> _ABOUT THIS EXERCISE_: From the line that contains "Ремонт, адаптация РКПП" through the closing line of the entries, write out each line exactly; pictures stay out.

> _Dataset entries_:
BEGIN

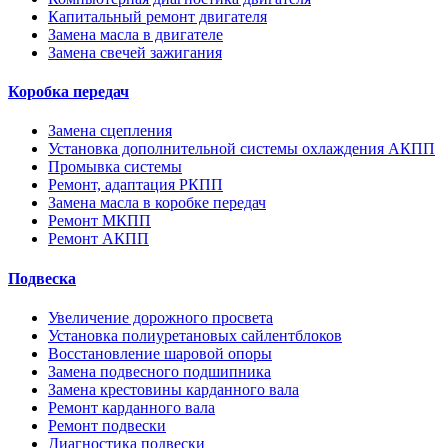
Капитальный ремонт двигателя
Замена масла в двигателе
Замена свечей зажигания
Коробка передач
Замена сцепления
Установка дополнительной системы охлаждения АКПП
Промывка системы
Ремонт, адаптация РКПП
Замена масла в коробке передач
Ремонт МКПП
Ремонт АКПП
Подвеска
Увеличение дорожного просвета
Установка полиуретановых сайлентблоков
Восстановление шаровой опоры
Замена подвесного подшипника
Замена крестовины карданного вала
Ремонт карданного вала
Ремонт подвески
Диагностика подвески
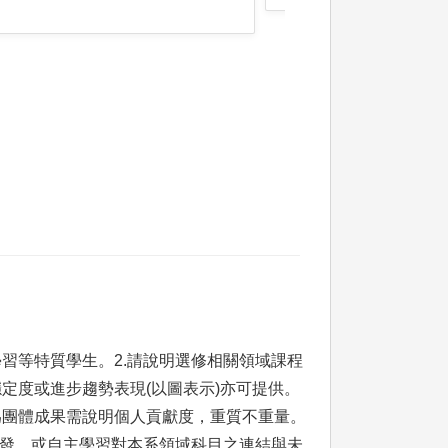
習等特質學生。2.請說明選修相關領域課程
定度或進步趨勢表現(以圖表示)亦可提供。
為團體成果需說明個人貢獻度，重質不重量。
啟發，或自主學習對本系領域科目之連結與未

END

> _SOLUTION BELOW_:
Ремонт, адаптация РКПП
Замена масла в коробке передач
Ремонт МКПП
Ремонт АКПП
Подвеска
Увеличение дорожного просвета
Установка полиуретановых сайлентблоков
Восстановление шаровой опоры
Замена подвесного подшипника
Замена крестовины карданного вала
Ремонт карданного вала
Ремонт подвески
Диагностика подвески
習等特質學生。2.請說明選修相關領域課程
定度或進步趨勢表現(以圖表示)亦可提供。
為團體成果需說明個人貢獻度，重質不重量。
啟發，或自主學習對本系領域科目之連結與未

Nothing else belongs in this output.